Arrays on the GPU and CudaMemset()

Hello everyone.

I am wondering about using cudaMemset() on arrays on the GPU. I allocate some 3D arrays on the GPU and I set their when I’m there. I have this loop that makes multiple calls to the GPU, and it has these 5 3D arrays to store needed intermediate values in GMEM before writing some stuff back to the host. The first iteration goes through fine, and then I run cudaMemset() to set everything back to 0, but when I run through more iterations of the loop, the kernel crashes when I’m in the part where I access those 3D arrays again.
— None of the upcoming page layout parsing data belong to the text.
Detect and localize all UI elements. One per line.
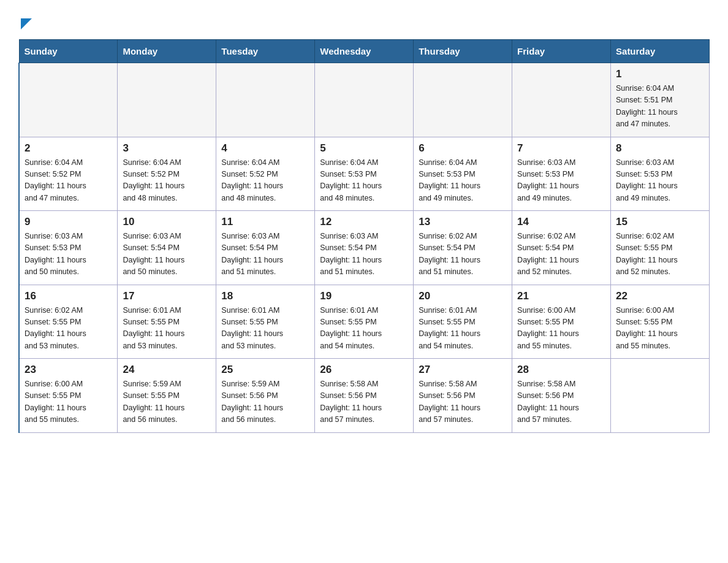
calendar-cell: 24Sunrise: 5:59 AM Sunset: 5:55 PM Dayli… bbox=[118, 359, 216, 433]
day-info: Sunrise: 6:00 AM Sunset: 5:55 PM Dayligh… bbox=[517, 305, 605, 353]
calendar-cell: 11Sunrise: 6:03 AM Sunset: 5:54 PM Dayli… bbox=[216, 211, 315, 285]
day-info: Sunrise: 6:02 AM Sunset: 5:55 PM Dayligh… bbox=[616, 231, 704, 278]
calendar-cell: 15Sunrise: 6:02 AM Sunset: 5:55 PM Dayli… bbox=[611, 211, 710, 285]
day-info: Sunrise: 6:04 AM Sunset: 5:51 PM Dayligh… bbox=[616, 83, 704, 131]
calendar-cell: 2Sunrise: 6:04 AM Sunset: 5:52 PM Daylig… bbox=[19, 137, 118, 211]
day-number: 12 bbox=[320, 216, 408, 228]
calendar-cell: 13Sunrise: 6:02 AM Sunset: 5:54 PM Dayli… bbox=[414, 211, 512, 285]
day-info: Sunrise: 6:04 AM Sunset: 5:52 PM Dayligh… bbox=[25, 157, 112, 205]
day-header-tuesday: Tuesday bbox=[216, 40, 315, 63]
day-info: Sunrise: 5:58 AM Sunset: 5:56 PM Dayligh… bbox=[419, 378, 507, 426]
day-info: Sunrise: 6:01 AM Sunset: 5:55 PM Dayligh… bbox=[221, 305, 309, 353]
calendar-cell: 17Sunrise: 6:01 AM Sunset: 5:55 PM Dayli… bbox=[118, 285, 216, 359]
day-info: Sunrise: 6:03 AM Sunset: 5:54 PM Dayligh… bbox=[123, 231, 211, 278]
day-info: Sunrise: 6:02 AM Sunset: 5:55 PM Dayligh… bbox=[25, 305, 112, 353]
day-info: Sunrise: 6:03 AM Sunset: 5:53 PM Dayligh… bbox=[25, 231, 112, 278]
calendar-cell bbox=[414, 63, 512, 137]
day-number: 16 bbox=[25, 290, 112, 302]
day-number: 1 bbox=[616, 68, 704, 80]
day-number: 23 bbox=[25, 364, 112, 376]
calendar-cell bbox=[315, 63, 414, 137]
day-header-friday: Friday bbox=[512, 40, 611, 63]
day-info: Sunrise: 6:04 AM Sunset: 5:53 PM Dayligh… bbox=[419, 157, 507, 205]
calendar-cell: 22Sunrise: 6:00 AM Sunset: 5:55 PM Dayli… bbox=[611, 285, 710, 359]
day-number: 18 bbox=[221, 290, 309, 302]
day-number: 9 bbox=[25, 216, 112, 228]
calendar-week-4: 16Sunrise: 6:02 AM Sunset: 5:55 PM Dayli… bbox=[19, 285, 710, 359]
calendar-cell: 3Sunrise: 6:04 AM Sunset: 5:52 PM Daylig… bbox=[118, 137, 216, 211]
calendar-cell: 9Sunrise: 6:03 AM Sunset: 5:53 PM Daylig… bbox=[19, 211, 118, 285]
day-info: Sunrise: 5:58 AM Sunset: 5:56 PM Dayligh… bbox=[320, 378, 408, 426]
day-number: 8 bbox=[616, 142, 704, 155]
day-number: 15 bbox=[616, 216, 704, 228]
day-number: 13 bbox=[419, 216, 507, 228]
calendar-cell: 5Sunrise: 6:04 AM Sunset: 5:53 PM Daylig… bbox=[315, 137, 414, 211]
calendar-cell: 10Sunrise: 6:03 AM Sunset: 5:54 PM Dayli… bbox=[118, 211, 216, 285]
day-info: Sunrise: 6:03 AM Sunset: 5:54 PM Dayligh… bbox=[221, 231, 309, 278]
calendar-cell: 27Sunrise: 5:58 AM Sunset: 5:56 PM Dayli… bbox=[414, 359, 512, 433]
day-info: Sunrise: 5:58 AM Sunset: 5:56 PM Dayligh… bbox=[517, 378, 605, 426]
calendar-cell: 18Sunrise: 6:01 AM Sunset: 5:55 PM Dayli… bbox=[216, 285, 315, 359]
day-info: Sunrise: 6:01 AM Sunset: 5:55 PM Dayligh… bbox=[123, 305, 211, 353]
calendar-cell: 8Sunrise: 6:03 AM Sunset: 5:53 PM Daylig… bbox=[611, 137, 710, 211]
day-number: 7 bbox=[517, 142, 605, 155]
calendar-cell: 1Sunrise: 6:04 AM Sunset: 5:51 PM Daylig… bbox=[611, 63, 710, 137]
day-number: 14 bbox=[517, 216, 605, 228]
day-info: Sunrise: 6:02 AM Sunset: 5:54 PM Dayligh… bbox=[517, 231, 605, 278]
day-info: Sunrise: 6:03 AM Sunset: 5:53 PM Dayligh… bbox=[616, 157, 704, 205]
day-info: Sunrise: 6:04 AM Sunset: 5:52 PM Dayligh… bbox=[123, 157, 211, 205]
day-number: 11 bbox=[221, 216, 309, 228]
day-number: 27 bbox=[419, 364, 507, 376]
day-info: Sunrise: 6:04 AM Sunset: 5:53 PM Dayligh… bbox=[320, 157, 408, 205]
calendar-cell bbox=[19, 63, 118, 137]
day-number: 2 bbox=[25, 142, 112, 155]
day-info: Sunrise: 6:03 AM Sunset: 5:54 PM Dayligh… bbox=[320, 231, 408, 278]
calendar-cell: 6Sunrise: 6:04 AM Sunset: 5:53 PM Daylig… bbox=[414, 137, 512, 211]
day-header-monday: Monday bbox=[118, 40, 216, 63]
calendar-cell bbox=[118, 63, 216, 137]
day-info: Sunrise: 6:01 AM Sunset: 5:55 PM Dayligh… bbox=[419, 305, 507, 353]
calendar-cell: 25Sunrise: 5:59 AM Sunset: 5:56 PM Dayli… bbox=[216, 359, 315, 433]
calendar-cell: 26Sunrise: 5:58 AM Sunset: 5:56 PM Dayli… bbox=[315, 359, 414, 433]
calendar-cell bbox=[216, 63, 315, 137]
calendar-cell: 21Sunrise: 6:00 AM Sunset: 5:55 PM Dayli… bbox=[512, 285, 611, 359]
day-info: Sunrise: 5:59 AM Sunset: 5:55 PM Dayligh… bbox=[123, 378, 211, 426]
day-header-wednesday: Wednesday bbox=[315, 40, 414, 63]
day-info: Sunrise: 6:00 AM Sunset: 5:55 PM Dayligh… bbox=[616, 305, 704, 353]
calendar-cell bbox=[512, 63, 611, 137]
day-number: 24 bbox=[123, 364, 211, 376]
calendar-week-2: 2Sunrise: 6:04 AM Sunset: 5:52 PM Daylig… bbox=[19, 137, 710, 211]
day-info: Sunrise: 5:59 AM Sunset: 5:56 PM Dayligh… bbox=[221, 378, 309, 426]
day-number: 26 bbox=[320, 364, 408, 376]
day-number: 21 bbox=[517, 290, 605, 302]
day-header-thursday: Thursday bbox=[414, 40, 512, 63]
day-number: 28 bbox=[517, 364, 605, 376]
calendar-week-5: 23Sunrise: 6:00 AM Sunset: 5:55 PM Dayli… bbox=[19, 359, 710, 433]
day-info: Sunrise: 6:02 AM Sunset: 5:54 PM Dayligh… bbox=[419, 231, 507, 278]
day-number: 20 bbox=[419, 290, 507, 302]
day-number: 19 bbox=[320, 290, 408, 302]
day-info: Sunrise: 6:00 AM Sunset: 5:55 PM Dayligh… bbox=[25, 378, 112, 426]
day-number: 22 bbox=[616, 290, 704, 302]
day-number: 25 bbox=[221, 364, 309, 376]
day-header-saturday: Saturday bbox=[611, 40, 710, 63]
calendar-cell: 23Sunrise: 6:00 AM Sunset: 5:55 PM Dayli… bbox=[19, 359, 118, 433]
day-number: 6 bbox=[419, 142, 507, 155]
day-number: 3 bbox=[123, 142, 211, 155]
calendar-cell: 28Sunrise: 5:58 AM Sunset: 5:56 PM Dayli… bbox=[512, 359, 611, 433]
calendar-week-1: 1Sunrise: 6:04 AM Sunset: 5:51 PM Daylig… bbox=[19, 63, 710, 137]
calendar-cell: 7Sunrise: 6:03 AM Sunset: 5:53 PM Daylig… bbox=[512, 137, 611, 211]
calendar-cell: 12Sunrise: 6:03 AM Sunset: 5:54 PM Dayli… bbox=[315, 211, 414, 285]
day-info: Sunrise: 6:04 AM Sunset: 5:52 PM Dayligh… bbox=[221, 157, 309, 205]
calendar-week-3: 9Sunrise: 6:03 AM Sunset: 5:53 PM Daylig… bbox=[19, 211, 710, 285]
day-info: Sunrise: 6:03 AM Sunset: 5:53 PM Dayligh… bbox=[517, 157, 605, 205]
calendar-cell: 19Sunrise: 6:01 AM Sunset: 5:55 PM Dayli… bbox=[315, 285, 414, 359]
page-header bbox=[18, 12, 710, 33]
calendar-table: SundayMondayTuesdayWednesdayThursdayFrid… bbox=[18, 39, 710, 433]
calendar-cell: 14Sunrise: 6:02 AM Sunset: 5:54 PM Dayli… bbox=[512, 211, 611, 285]
logo-icon bbox=[18, 18, 32, 33]
day-number: 4 bbox=[221, 142, 309, 155]
day-number: 10 bbox=[123, 216, 211, 228]
calendar-header-row: SundayMondayTuesdayWednesdayThursdayFrid… bbox=[19, 40, 710, 63]
day-header-sunday: Sunday bbox=[19, 40, 118, 63]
There could be a problem before the cudaMemset() is called so as to cause these problems, but I am wondering if calling cudaMemset() would reset the addresses of my pointers in memory?

I have:


double* arr;

double** arr2DPtr;

double*** arr3DPtr;


So, I do a bunch of stuff using arr3DPtr, and then later I need to wipe all of “arr” clean, so I call cudaMemset() on it. Again, this is caused by some other error I am making, but would called cudaMemset() also mess up the addresses of arr2DPtr and arr3DPtr? That make sense?

If you define 2D and 3D arrays this way (as pointers to pointers to pointers), then, yes, cudaMemset will zero out a pointer you need. (The allocation of all the fragments for arr3DPtr must be horrible!)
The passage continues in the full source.